Estamos a constatar que alguns países africanos, bem fora desta zona de predomínio jihadista, começam a sentir os efeitos de uma perigosa e radical escalada social e militar do jihadismo.


Neste meu primeiro contacto com os leitores e na sequência de um honroso convite para colaborar com o África 21 Digital e, simultaneamente, com o Portugal Digital, era minha intenção abordar vários temas avulso, apresentando-se os mesmos como uma indicação futura do que iria surgir aos vossos olhos.

Um dos tópicos iniciais, entre outros e porque estamos em Março, mês da Mulher, seria falar das mulheres, em geral, e das africanas e angolanas, em particular. Abordaria, ainda que de passagem, um flagelo que ainda persiste, apesar de já estar consagrada a sua ilegalidade pelos governos de vários países (Guiné-Bissau, por exemplo, é um deles): a excisão genital feminina; e um tema muito querido a uma pesquisadora angolana, Rosa Mayunga, sobre as Terapias Materno-Infantis da Medicina Tradicional de Angola “Mwalakaji” ou “Kivwadi”.

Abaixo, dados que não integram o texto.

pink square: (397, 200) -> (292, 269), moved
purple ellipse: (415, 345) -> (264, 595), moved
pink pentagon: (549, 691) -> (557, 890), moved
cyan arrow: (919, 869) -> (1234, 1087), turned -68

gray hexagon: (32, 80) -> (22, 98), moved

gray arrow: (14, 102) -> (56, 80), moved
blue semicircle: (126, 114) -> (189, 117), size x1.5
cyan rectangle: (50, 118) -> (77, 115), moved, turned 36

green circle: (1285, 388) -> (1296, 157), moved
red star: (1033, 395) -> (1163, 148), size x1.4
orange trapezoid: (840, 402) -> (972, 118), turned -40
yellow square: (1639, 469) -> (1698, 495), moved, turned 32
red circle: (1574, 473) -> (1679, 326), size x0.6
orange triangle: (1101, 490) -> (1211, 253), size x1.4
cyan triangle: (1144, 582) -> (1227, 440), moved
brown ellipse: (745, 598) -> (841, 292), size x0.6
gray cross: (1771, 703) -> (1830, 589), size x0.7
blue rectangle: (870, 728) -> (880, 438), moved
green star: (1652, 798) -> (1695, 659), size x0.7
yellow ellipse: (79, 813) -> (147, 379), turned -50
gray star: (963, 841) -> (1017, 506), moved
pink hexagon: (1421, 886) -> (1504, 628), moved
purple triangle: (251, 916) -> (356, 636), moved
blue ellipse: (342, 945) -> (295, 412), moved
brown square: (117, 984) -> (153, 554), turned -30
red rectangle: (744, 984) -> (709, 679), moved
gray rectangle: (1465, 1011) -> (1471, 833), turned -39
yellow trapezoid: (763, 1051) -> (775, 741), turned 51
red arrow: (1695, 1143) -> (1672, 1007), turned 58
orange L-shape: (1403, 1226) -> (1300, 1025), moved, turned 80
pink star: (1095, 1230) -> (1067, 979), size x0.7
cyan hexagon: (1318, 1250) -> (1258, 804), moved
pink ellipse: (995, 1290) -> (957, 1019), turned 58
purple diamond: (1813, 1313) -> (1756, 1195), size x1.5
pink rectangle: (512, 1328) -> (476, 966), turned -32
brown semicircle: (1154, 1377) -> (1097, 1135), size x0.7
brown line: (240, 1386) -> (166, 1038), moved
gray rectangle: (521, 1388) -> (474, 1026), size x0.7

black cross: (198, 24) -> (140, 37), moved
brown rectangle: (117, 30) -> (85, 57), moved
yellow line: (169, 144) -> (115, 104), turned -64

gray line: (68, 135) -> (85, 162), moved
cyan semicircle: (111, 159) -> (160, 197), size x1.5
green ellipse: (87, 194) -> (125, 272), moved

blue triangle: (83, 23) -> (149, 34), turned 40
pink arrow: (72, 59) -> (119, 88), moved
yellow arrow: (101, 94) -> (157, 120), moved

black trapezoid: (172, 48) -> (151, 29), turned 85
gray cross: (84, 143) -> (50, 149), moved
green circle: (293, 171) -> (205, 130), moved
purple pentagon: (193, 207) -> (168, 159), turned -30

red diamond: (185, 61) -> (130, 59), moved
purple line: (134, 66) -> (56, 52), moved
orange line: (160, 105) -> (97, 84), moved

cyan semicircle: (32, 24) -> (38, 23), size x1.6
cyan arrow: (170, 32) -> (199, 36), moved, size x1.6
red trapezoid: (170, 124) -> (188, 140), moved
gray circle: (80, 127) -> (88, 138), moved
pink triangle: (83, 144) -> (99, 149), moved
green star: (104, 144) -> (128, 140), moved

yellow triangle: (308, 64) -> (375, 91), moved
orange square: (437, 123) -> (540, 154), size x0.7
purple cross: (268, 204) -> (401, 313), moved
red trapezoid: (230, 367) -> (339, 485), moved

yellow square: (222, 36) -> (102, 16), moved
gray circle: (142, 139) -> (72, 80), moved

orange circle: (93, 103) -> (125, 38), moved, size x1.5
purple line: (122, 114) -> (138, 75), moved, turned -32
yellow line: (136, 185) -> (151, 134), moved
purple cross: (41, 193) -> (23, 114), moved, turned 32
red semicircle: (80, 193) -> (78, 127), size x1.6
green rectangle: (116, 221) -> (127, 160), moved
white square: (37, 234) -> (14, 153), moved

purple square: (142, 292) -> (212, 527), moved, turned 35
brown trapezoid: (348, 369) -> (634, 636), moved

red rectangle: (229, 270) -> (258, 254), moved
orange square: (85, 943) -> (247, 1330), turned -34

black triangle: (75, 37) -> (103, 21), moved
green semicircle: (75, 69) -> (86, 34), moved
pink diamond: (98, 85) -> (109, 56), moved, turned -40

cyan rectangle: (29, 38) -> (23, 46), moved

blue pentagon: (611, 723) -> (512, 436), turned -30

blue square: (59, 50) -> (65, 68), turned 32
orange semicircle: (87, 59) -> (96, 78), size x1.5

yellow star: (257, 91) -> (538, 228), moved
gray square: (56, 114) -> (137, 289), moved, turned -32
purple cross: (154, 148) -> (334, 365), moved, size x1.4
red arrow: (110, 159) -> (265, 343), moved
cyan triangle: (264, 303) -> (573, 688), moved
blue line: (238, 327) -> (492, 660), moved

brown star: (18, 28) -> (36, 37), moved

Infelizmente, começarei terei por começar a apresentar as minhas condolências às famílias das compatriotas angolanas que pereceram num acidente de viação, no sábado, a província do Huambo quando, independentemente da sua condição partidária, a OMA (Organização das Mulheres Angolanas) se preparava para celebrar o Dia da Mulher Angolana, ocorrido no dia 2 de Março. De qualquer forma, as angolanas celebram este dia como o início do mês da Mulher.

Pelo trágico acontecimento de sábado, os assuntos anteriores serão tratados noutros textos.

Outros temas que irei e poderei abordar e analisar ao longo dos meses serão matérias relacionadas, essencialmente, com o continente africano, em geral, e com os países de efectiva expressão linguística portuguesa, em particular (e penso que, com esta palavra – efectiva – já deixo em aberto que um dos países poderá ser incluído no geral e não no particular: Guiné-Equatorial).

Alguns dos temas estarão relacionados com a Defesa e Segurança africanas, com as políticas gerais e sociais e diplomacias do Continente, e com matérias que emerjam e sejam susceptíveis de serem abordadas e analisadas.

Um dos temas será a questão do jihadismo radical – será que pode haver jihadismo sem que este seja, já por si, radical? – no Continente.

Ora, sabe-se, ou é comummente aceite que as actividades, no caso do nosso Continente, têm estado restritas a uma área entre o Atlântico e o Índico, a nível longitudinal, num território compreendido, essencialmente, entre o Mediterrâneo e o Sahel – ainda que Nigéria e Camarões já estejam a sul desta área territorial.

Todavia, estamos a constatar que alguns países africanos, bem fora desta zona de predomínio jihadista, começam a sentir os efeitos de uma perigosa e radical escalada social e militar do jihadismo.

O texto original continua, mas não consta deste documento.